The court heard that Williams, of Narrow Lane, Gresford, near Wrexham, has no previous conviction­s. Simon Parry, defending, said that she is a highly-valued member of staff at the Pant-yr-Ochain public house in Gresford. She started work there as a teenager and “found it busy and stressful which led her to taking drugs.”

August 2022 had been a difficult time for her and she decided to take drugs to the festival “without very much thought for the consequenc­es.”

He said that Williams, whose dad sat in the public gallery, had not reoffended and is now a full time worker at the pub who is doing well.
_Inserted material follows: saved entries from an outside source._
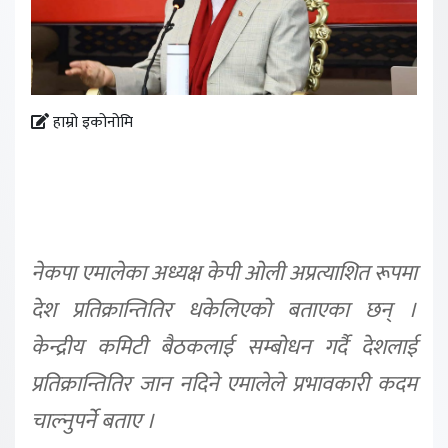
हाम्रो इकोनोमि
नेकपा एमालेका अध्यक्ष केपी ओली अप्रत्याशित रूपमा
देश प्रतिक्रान्तितिर धकेलिएको बताएका छन् ।
केन्द्रीय कमिटी बैठकलाई सम्बोधन गर्दै देशलाई
प्रतिक्रान्तितिर जान नदिने एमालेले प्रभावकारी कदम
चाल्नुपर्ने बताए ।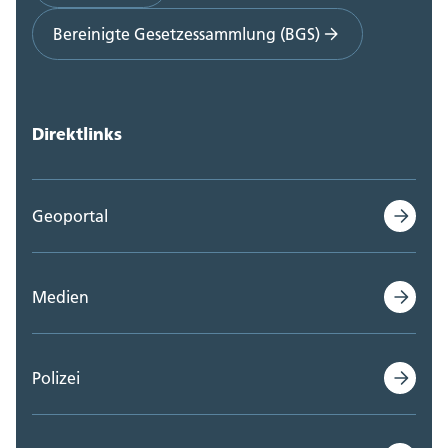
Bereinigte Gesetzessammlung (BGS)
Direktlinks
Geoportal
Medien
Polizei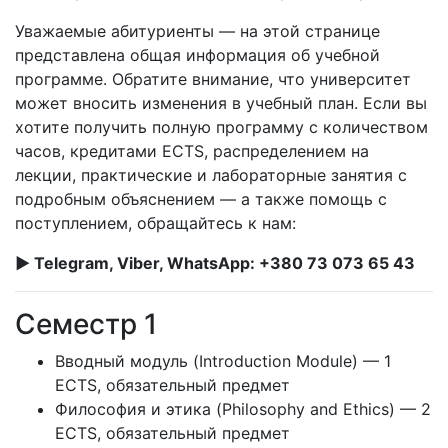
Уважаемые абитуриенты — на этой странице
представлена общая информация об учебной
программе. Обратите внимание, что университет
может вносить изменения в учебный план. Если вы
хотите получить полную программу с количеством
часов, кредитами ECTS, распределением на
лекции, практические и лабораторные занятия с
подробным объяснением — а также помощь с
поступлением, обращайтесь к нам:
► Telegram, Viber, WhatsApp: +380 73 073 65 43
Семестр 1
Вводный модуль (Introduction Module) — 1
ECTS, обязательный предмет
Философия и этика (Philosophy and Ethics) — 2
ECTS, обязательный предмет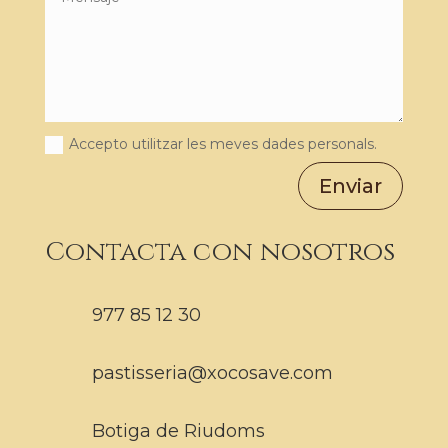
Accepto utilitzar les meves dades personals.
Enviar
Contacta con nosotros
977 85 12 30
pastisseria@xocosave.com
Botiga de Riudoms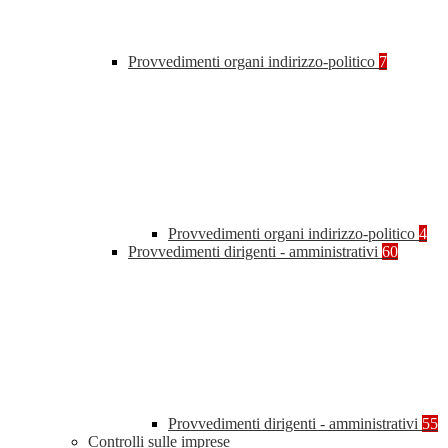
Provvedimenti organi indirizzo-politico
7
Provvedimenti organi indirizzo-politico
4
Provvedimenti dirigenti - amministrativi
60
Provvedimenti dirigenti - amministrativi
55
Controlli sulle imprese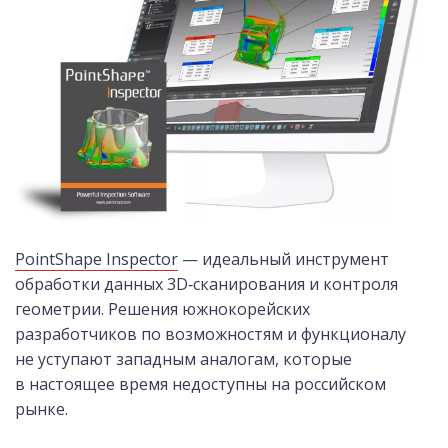
PointShape Inspector
— идеальный инструмент
обработки данных 3D‑сканирования и контроля
геометрии. Решения южнокорейских
разработчиков по возможностям и функционалу
не уступают западным аналогам, которые
в настоящее время недоступны на российском
рынке.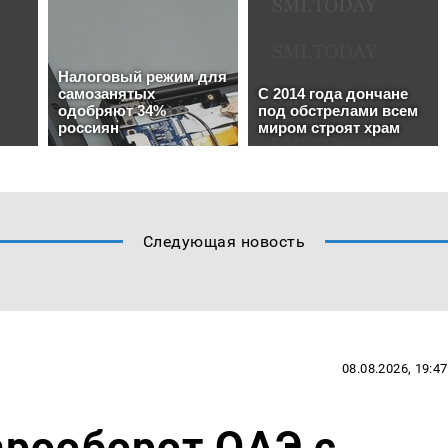
Следующая новость
08.08.2026, 19:47
арооборот ОАЭ с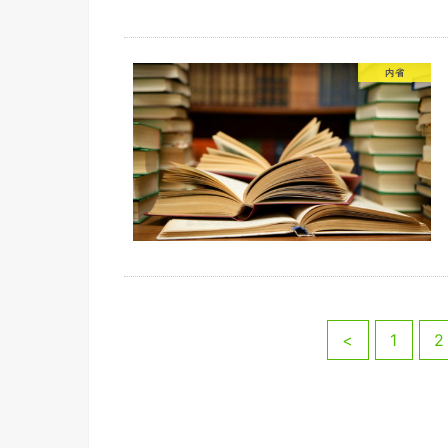
内省
<
1
2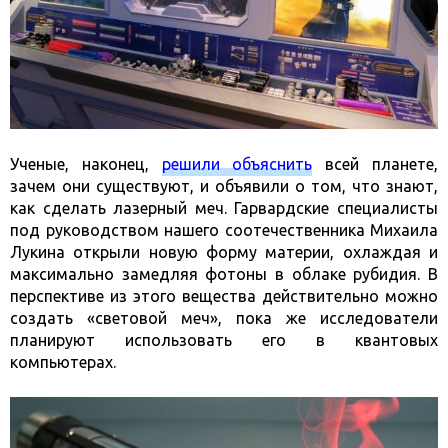
Ученые, наконец,
решили объяснить
всей планете,
зачем они существуют, и объявили о том, что знают,
как сделать лазерный меч. Гарвардские специалисты
под руководством нашего соотечественника Михаила
Лукина открыли новую форму материи, охлаждая и
максимально замедляя фотоны в облаке рубидия. В
перспективе из этого вещества действительно можно
создать «световой меч», пока же исследователи
планируют использовать его в квантовых
компьютерах.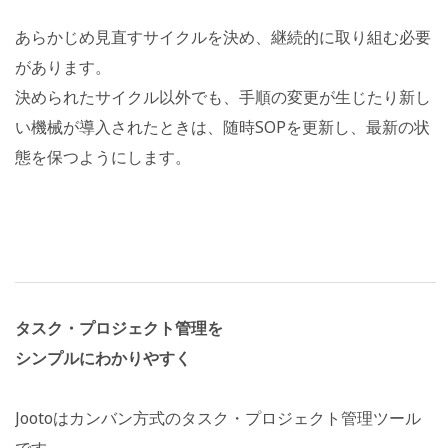
あらかじめ見直すサイクルを決め、継続的に取り組む必要
があります。
決められたサイクル以外でも、手順の変更が生じたり新し
い機械が導入されたときは、随時SOPを更新し、最新の状
態を保つようにします。
タスク・プロジェクト管理を
シンプルにわかりやすく
Jootoはカンバン方式のタスク・プロジェクト管理ツール
です。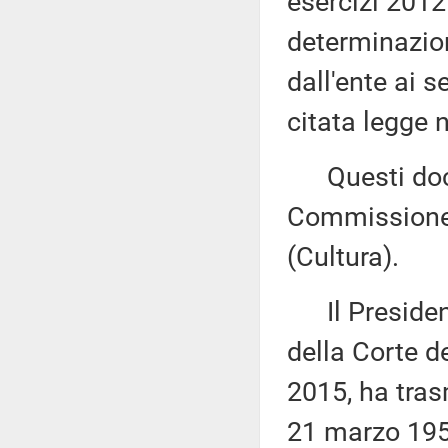
esercizi 2012 
determinazion
dall'ente ai s
citata legge 
Questi docu
Commissione 
(Cultura).
Il Presidente
della Corte d
2015, ha tras
21 marzo 1958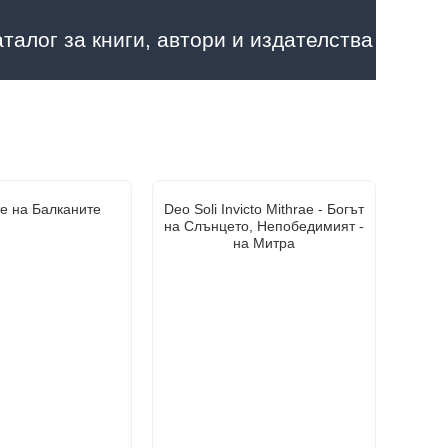
аталог за книги, автори и издателства
е на Балканите
Deo Soli Invicto Mithrae - Богът
на Слънцето, Непобедимият -
на Митра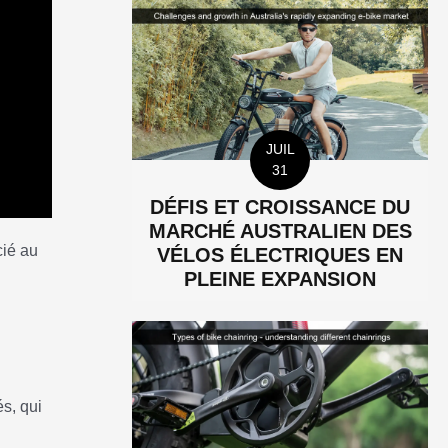
JUIL
31
DÉFIS ET CROISSANCE DU
MARCHÉ AUSTRALIEN DES
cié au
VÉLOS ÉLECTRIQUES EN
PLEINE EXPANSION
és, qui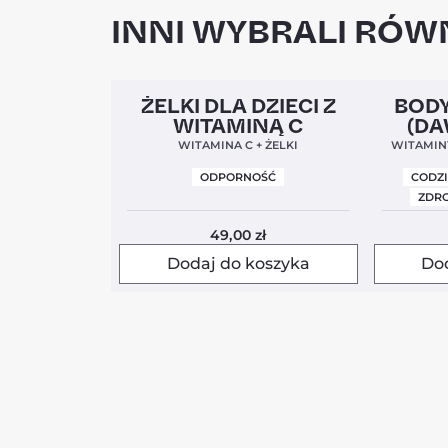
INNI WYBRALI RÓWN
Clean Label
5,0
Clean Labe
ŻELKI DLA DZIECI Z
BODY
WITAMINĄ C
(DA
WITAMINA C + ŻELKI
WITAMINY
ODPORNOŚĆ
CODZ
ZDRO
49,00
zł
Dodaj do koszyka
Do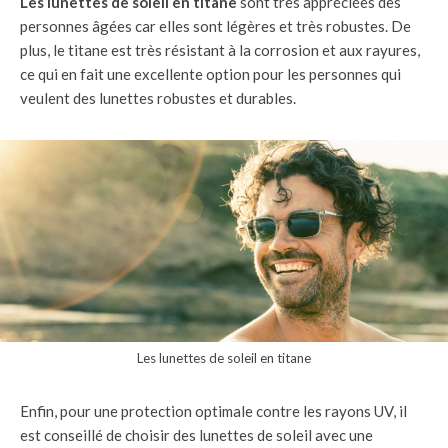
Les lunettes de soleil en titane
sont très appréciées des
personnes âgées car elles sont légères et très robustes. De
plus, le titane est très résistant à la corrosion et aux rayures,
ce qui en fait une excellente option pour les personnes qui
veulent des lunettes robustes et durables.
Les lunettes de soleil en titane
Enfin, pour une protection optimale contre les rayons UV, il
est conseillé de choisir des lunettes de soleil avec une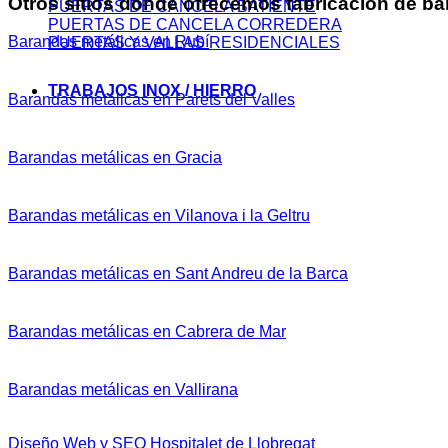
Otros sitios donde ofrecemos
fabricación de ba
PUERTAS DE CANCELA BATIENTE
PUERTAS DE CANCELA CORREDERA
Barandas metálicas en Rubí
PUERTAS Y VALLAS RESIDENCIALES
TRABAJOS INOX / HIERRO
Barandas metálicas en Parets del Valles
Barandas metálicas en Gracia
Barandas metálicas en Vilanova i la Geltru
Barandas metálicas en Sant Andreu de la Barca
Barandas metálicas en Cabrera de Mar
Barandas metálicas en Vallirana
Diseño Web y SEO Hospitalet de Llobregat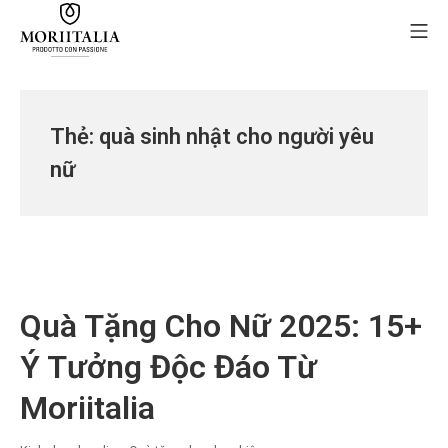
Skip
Mo
to
content
MORIIALIA
Thẻ:
quà sinh nhật cho người yêu
nữ
Quà Tặng Cho Nữ 2025: 15+
Ý Tưởng Độc Đáo Từ
Moriitalia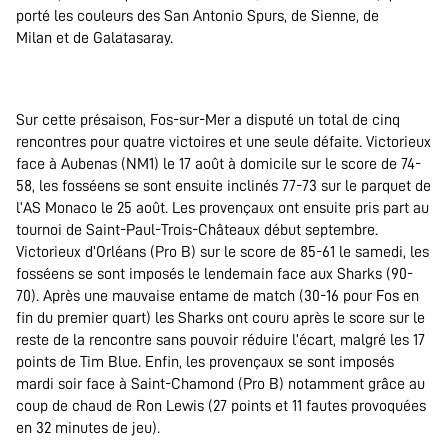
porté les couleurs des San Antonio Spurs, de Sienne, de
Milan et de Galatasaray.
.
Sur cette présaison, Fos-sur-Mer a disputé un total de cinq
rencontres pour quatre victoires et une seule défaite. Victorieux
face à Aubenas (NM1) le 17 août à domicile sur le score de 74-
58, les fosséens se sont ensuite inclinés 77-73 sur le parquet de
l’AS Monaco le 25 août. Les provençaux ont ensuite pris part au
tournoi de Saint-Paul-Trois-Châteaux début septembre.
Victorieux d’Orléans (Pro B) sur le score de 85-61 le samedi, les
fosséens se sont imposés le lendemain face aux Sharks (90-
70). Après une mauvaise entame de match (30-16 pour Fos en
fin du premier quart) les Sharks ont couru après le score sur le
reste de la rencontre sans pouvoir réduire l’écart, malgré les 17
points de Tim Blue. Enfin, les provençaux se sont imposés
mardi soir face à Saint-Chamond (Pro B) notamment grâce au
coup de chaud de Ron Lewis (27 points et 11 fautes provoquées
en 32 minutes de jeu).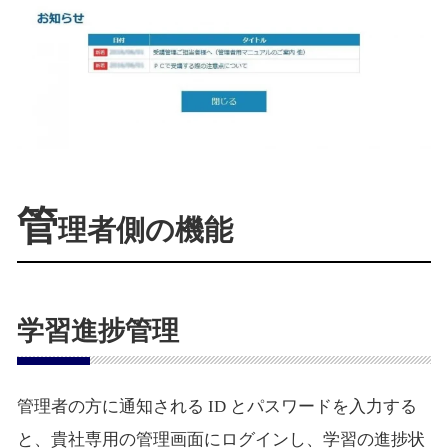
管
理者側の機能
学習進捗管理
管理者の方に通知される ID とパスワードを入力する
と、貴社専用の管理画面にログインし、学習の進捗状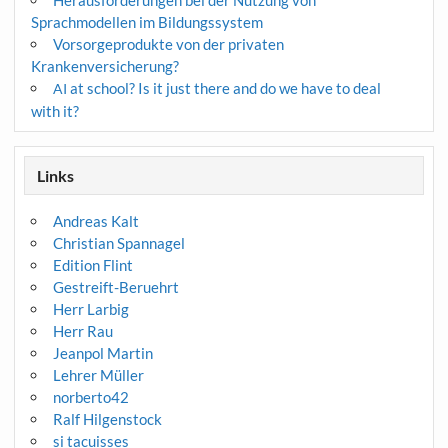
Herausforderungen bei der Nutzung von
Sprachmodellen im Bildungssystem
Vorsorgeprodukte von der privaten
Krankenversicherung?
at school? Is it just there and do we have to deal
AI
with it?
Links
Andreas Kalt
Christian Spannagel
Edition Flint
Gestreift-Beruehrt
Herr Larbig
Herr Rau
Jeanpol Martin
Lehrer Müller
norberto42
Ralf Hilgenstock
si tacuisses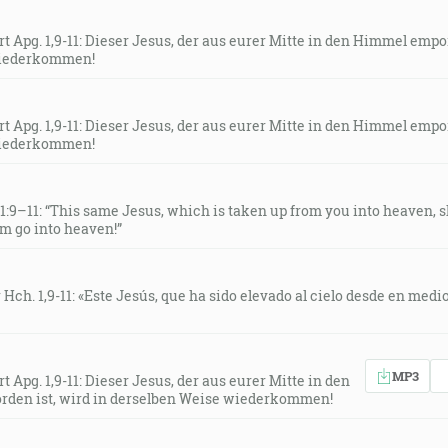
 Apg. 1,9-11: Dieser Jesus, der aus eurer Mitte in den Himmel emp
wiederkommen!
 Apg. 1,9-11: Dieser Jesus, der aus eurer Mitte in den Himmel emp
wiederkommen!
1:9–11: “This same Jesus, which is taken up from you into heaven, s
m go into heaven!”
ch. 1,9-11: «Este Jesús, que ha sido elevado al cielo desde en medio
MP3
Apg. 1,9-11: Dieser Jesus, der aus eurer Mitte in den
en ist, wird in derselben Weise wiederkommen!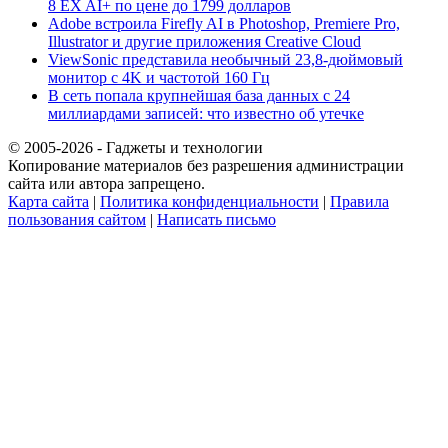
8 EX AI+ по цене до 1799 долларов
Adobe встроила Firefly AI в Photoshop, Premiere Pro,
Illustrator и другие приложения Creative Cloud
ViewSonic представила необычный 23,8-дюймовый
монитор с 4K и частотой 160 Гц
В сеть попала крупнейшая база данных с 24
миллиардами записей: что известно об утечке
© 2005-2026 - Гаджеты и технологии
Копирование материалов без разрешения администрации
сайта или автора запрещено.
Карта сайта
|
Политика конфиденциальности
|
Правила
пользования сайтом
|
Написать письмо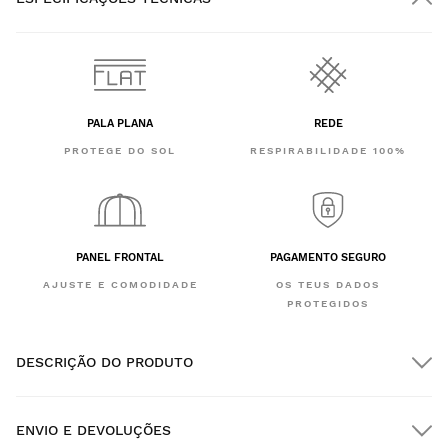
PALA PLANA
REDE
PROTEGE DO SOL
RESPIRABILIDADE 100%
PANEL FRONTAL
PAGAMENTO SEGURO
AJUSTE E COMODIDADE
OS TEUS DADOS
PROTEGIDOS
DESCRIÇÃO DO PRODUTO
ENVIO E DEVOLUÇÕES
Mr Parry added that “she is deeply ashamed” of her offending behaviour and describes the effects on her family who do not view it as acceptable.

Judge David Potter described Creamfield­s as a massive festival which attracts hundreds of thousands of people and which has a drug problem. “Deaths have occurred at Creamfield­s as a result of those taking controlled drugs.”

He said that there were many drugs warning signs on the way into the zero tolerance event. “You chose to ignore all those warnings and attempted to enter the site, secreted on your body were two Kinder eggs, one ketamine, the other cocaine.”

He said that she intended to sell ketamine which commands a premium price because of the risks of taking it in and she had taken significan­t steps to avoid detection.

Judge Potter sentenced her to 12 months detention suspended for 18 months and ordered her to carry out 120 hours unpaid working 30 days rehabilita­tion activity days.

He also imposed a curfew between 11pm to 8am for the next three months.